Description
Maria, Petrona, Isabel and Sabina with her husband live in the Mayan-Ixil region of western Guatemala, a land torn by thirty-six-year-long-civil war and now depredated by big corporations.
Their dream is to find decent work in the United States.
Forced to migrate on the routes managed by coyotes because they are too poor, according to the United States’ requirements, to obtain a regular Visa, the protagonists blend their voices with tenacity to denounce the violence suffered by smugglers, narcotraffickers and national police during their journey across Mexico.
A tale of Central American migration, woven after the Dia de los muertos, which in a choral and symbolic embrace finally welcomes the characters and tries to heal their wounds.
Director Biography – Simona Carnino
SIMONA CARNINO
She is a freelance reporter and a filmmaker.
Since 2015, she started to focus her work on environmental and migration issues in Italy and Central and South America by using storytelling and video tools.
She is an international aid worker as well.

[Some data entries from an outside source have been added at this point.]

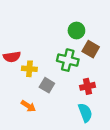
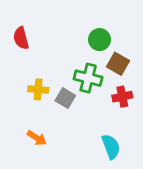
red semicircle: (12, 57) -> (21, 38), moved, turned 84
gray square: (47, 85) -> (65, 98), moved
red cross: (87, 86) -> (122, 97), moved

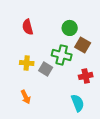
red semicircle: (21, 38) -> (28, 27), moved
red cross: (122, 97) -> (86, 76), moved
orange arrow: (37, 138) -> (26, 97), turned 32

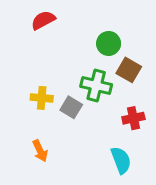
red semicircle: (28, 27) -> (43, 20), moved, turned 77

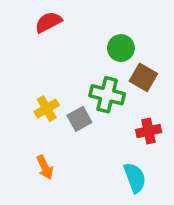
yellow cross: (42, 98) -> (47, 109), turned -35
gray square: (71, 107) -> (79, 119), turned 30

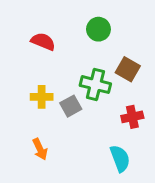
red semicircle: (48, 22) -> (43, 41), moved, turned 50
green circle: (121, 48) -> (98, 29), moved
yellow cross: (47, 109) -> (42, 97), turned 30

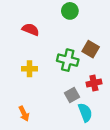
green circle: (98, 29) -> (70, 11), moved
gray square: (71, 106) -> (72, 95), moved
orange arrow: (40, 149) -> (24, 114), moved

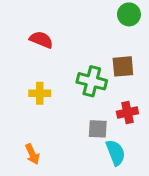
green circle: (70, 11) -> (129, 14), moved
brown square: (91, 49) -> (123, 66), turned -35
gray square: (72, 95) -> (98, 129), turned 32

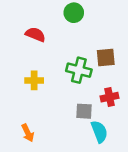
green circle: (129, 14) -> (74, 13), moved

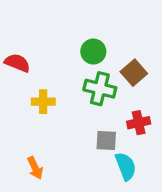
green circle: (74, 13) -> (93, 52), moved
red semicircle: (35, 34) -> (17, 63), moved
brown square: (106, 57) -> (134, 73), turned -36

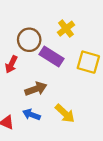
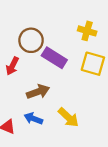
yellow cross: (66, 29) -> (87, 31), moved, turned -36

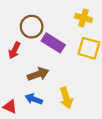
yellow arrow: (68, 117) -> (66, 98), turned 30

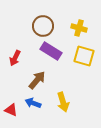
brown circle: (32, 27) -> (43, 26), moved
brown arrow: (38, 74) -> (37, 80), turned -30

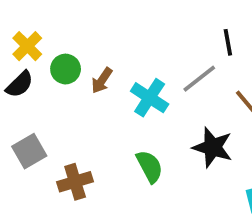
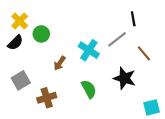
brown arrow: (102, 80) -> (60, 63), moved

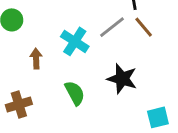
brown line: (144, 53) -> (144, 27), moved
brown arrow: (60, 63) -> (36, 59), turned 144

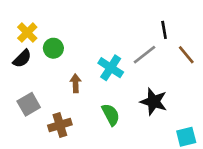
brown line: (144, 27) -> (186, 55), moved

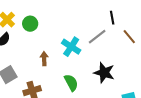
green circle: (53, 48) -> (30, 24), moved

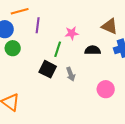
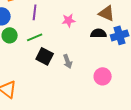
green line: (58, 49) -> (35, 37), moved, turned 49
black semicircle: (93, 50) -> (99, 33), moved

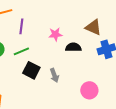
black semicircle: (99, 33) -> (73, 47), moved

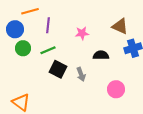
black semicircle: (73, 47) -> (101, 55), moved

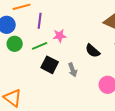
pink star: (82, 33) -> (60, 36), moved
black semicircle: (101, 55) -> (93, 51), turned -140

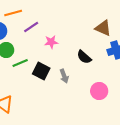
purple line: (40, 21) -> (31, 27), turned 49
green line: (40, 46) -> (20, 63), moved

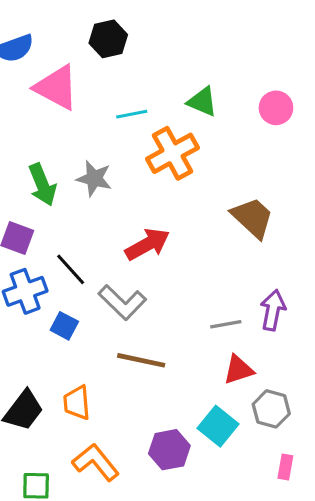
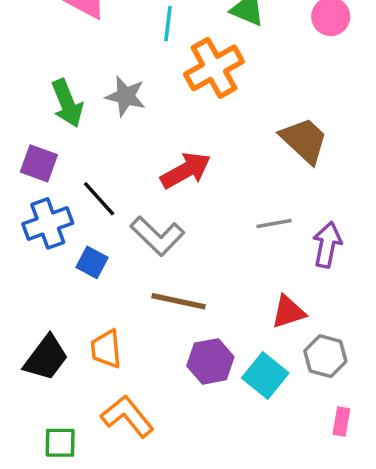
cyan line: (132, 114) -> (168, 24), turned -72
gray line: (226, 324) -> (274, 223), moved
purple hexagon: (169, 450) -> (210, 361), moved

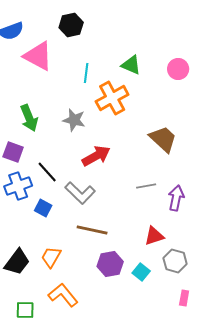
gray star: (126, 96) -> (74, 120), moved
orange trapezoid: (106, 349) -> (51, 257), turned 35
cyan square: (265, 376) -> (141, 272), size x0.7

She worked with several Italian and International Ngo, as Amnesty international and she lived for some years in Latin American countries such as Peru, Bolivia, Venezuela and Guatemala.
In 2015 she wrote and directed “Aguas de Oro”, her first documentary.
In 2017 she wrote and produced the journalistic web-series “Passaggi- When foreign people make integration”.
In 2019 she wrote, directed and produced the documentary “The Power of Passport”.
He has published hers works on Internazionale, Sky, Corriere.it, Lifegate, Altraeconomica, among others.